Im Moment ist die Verarbeitung von Hintergrundgeräuschen eine der größten technischen Hürden für KI-Sprachassistenten. Doch selbst bei diesem sogenannten Cocktailparty-Effekt gibt es Fortschritte zu verzeichnen. Alexa und Co verfügen noch nicht über eine biometrische Stimmerkennung und können daher nicht zuordnen, welche der anwesenden Personen gerade mit ihnen spricht.

Laut McCargow bestehen außerdem noch Zweifel darüber, wie vertrauenswürdig und erklärbar KI tatsächlich ist und wie sie mit vertraulichen Daten umgeht. „Solange Unternehmen nicht vollends darauf vertrauen können, dass diese Probleme bei der Entwicklung von KI-Sprachassistenten zufriedenstellend gelöst wurden, werden wir die Vorteile der Technologie auf Jahre hinaus nicht nutzen können“, prognostiziert er.

Samim Winiger, Chief Creative Officer bei AE – einem Unternehmen, das sich mit kreativem maschinellen Lernen beschäftigt – äußert sich besorgt darüber, dass Unternehmen die Spracherkennungstechnologie von Sprachassistenten zur Überwachung ihrer Mitarbeiter missbrauchen:

„KI-Sprachassistenten am Arbeitsplatz sind nur eine Nebenerscheinung des viel größeren Trends der Überwachung und Optimierung des Arbeitsplatzes mit KI. In diesem Szenario spielt die Spracherkennung eine entscheidende Rolle: Ununterbrochen eingeschaltete Mikrofone an jedem Arbeitsplatz sind mit Gefühlserkennung und Spracherkennungssystemen verbunden.
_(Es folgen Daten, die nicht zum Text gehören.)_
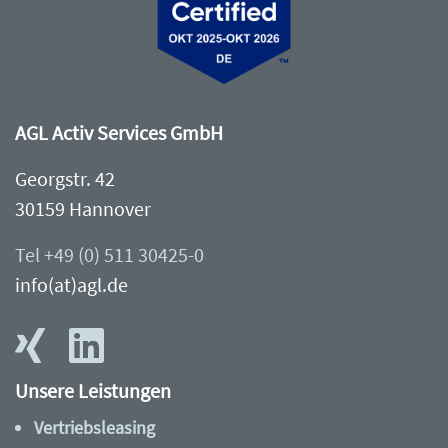
AGL Activ Services GmbH
Georgstr. 42
30159 Hannover
Tel +49 (0) 511 30425-0
info(at)agl.de
Unsere Leistungen
Vertriebsleasing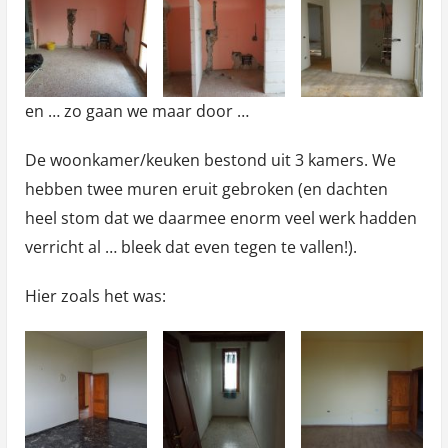
en … zo gaan we maar door …
De woonkamer/keuken bestond uit 3 kamers. We
hebben twee muren eruit gebroken (en dachten
heel stom dat we daarmee enorm veel werk hadden
verricht al … bleek dat even tegen te vallen!).
Hier zoals het was: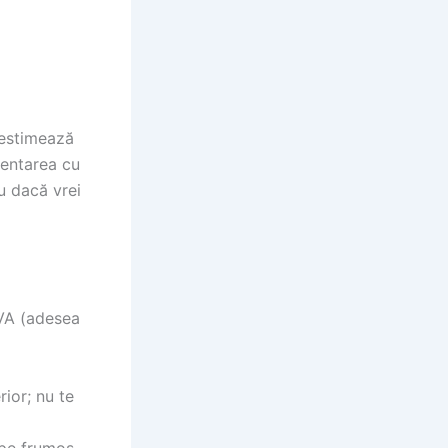
 estimează
mentarea cu
u dacă vrei
TVA (adesea
rior; nu te
ape frumos,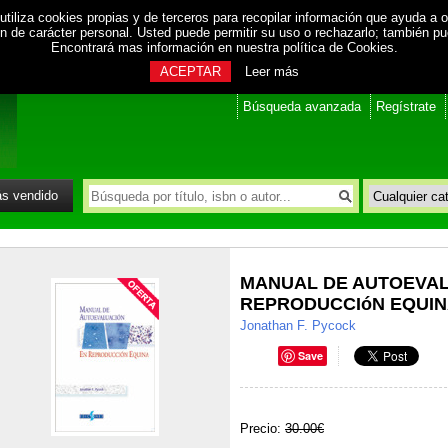
utiliza cookies propias y de terceros para recopilar información que ayuda a o
ión de carácter personal. Usted puede permitir su uso o rechazarlo; también p
Encontrará mas información en nuestra
política de Cookies
.
ACEPTAR
Leer más
Búsqueda avanzada
Regístrate
s vendido
MANUAL DE AUTOEVAL
REPRODUCCIóN EQUI
Jonathan F. Pycock
Save
Precio:
30.00€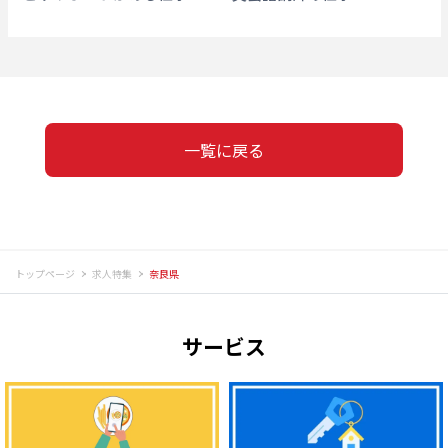
一覧に戻る
トップページ
求人特集
奈良県
サービス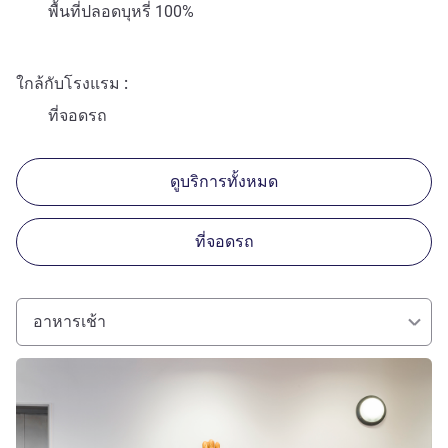
พื้นที่ปลอดบุหรี่ 100%
ใกล้กับโรงแรม
ที่จอดรถ
ดูบริการทั้งหมด
ที่จอดรถ
อาหารเช้า
ดูรายละเอียด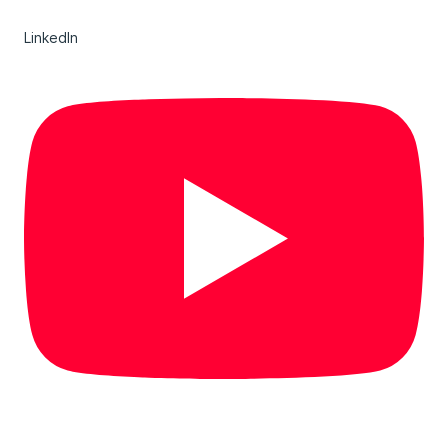
LinkedIn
Diese Daten werden in Echtzeit in ein System eingespeist, das das Leistungsvermögen der Mitarbeiter bestimmt. Diese Ergebnisse werden dann auf unterschiedliche Art und Weise genutzt, um die Gesamtleistung des Unternehmens zu verbessern.“

Er fügt hinzu: „Abgesehen vom Problem der Überwachung kann die Spracherkennung sehr nützlich für bestimmte Anwendungen sein, z. B. für leichtes Brainstorming oder für die schnelle Aufnahme von Notizen. Derzeit wird diese Technologie noch stark überschätzt. In den meisten Fällen sind Maus, Tastatur und Bildschirm als Eingabewerkzeuge noch deutlich schneller und ermöglichen Multitasking und räumliche Darstellungen. Dies ist mit Spracherkennungssoftware nicht möglich.“

Stetige Verbesserung

Spiceworks fand heraus, dass 46 Prozent der Anwenderunternehmen Sprachassistenten als Diktiergerät, 26 Prozent sie zur Teamarbeit und 24 Prozent sie für die Terminverwaltung einsetzen. 14 Prozent nutzen intelligente Assistenten zur Kundenbetreuung und 13 Prozent zur Unterstützung bei Aufgaben des IT-Supports.

Diese einfachen Tricks könnten jedoch enorme Auswirkungen auf die Unternehmen haben. „Mit dieser Art der verbesserten Aufgabenbewältigung könnte die Produktivität von Unternehmen deutlich gesteigert werden. Die Analyse von PwC lässt darauf schließen, dass der verbreitete Einsatz von KI bis zum Jahr 2030 für ein Weltwirtschaftswachstum von 15,7 Billionen US-Dollar sorgen könnte“, betont McCargow(5).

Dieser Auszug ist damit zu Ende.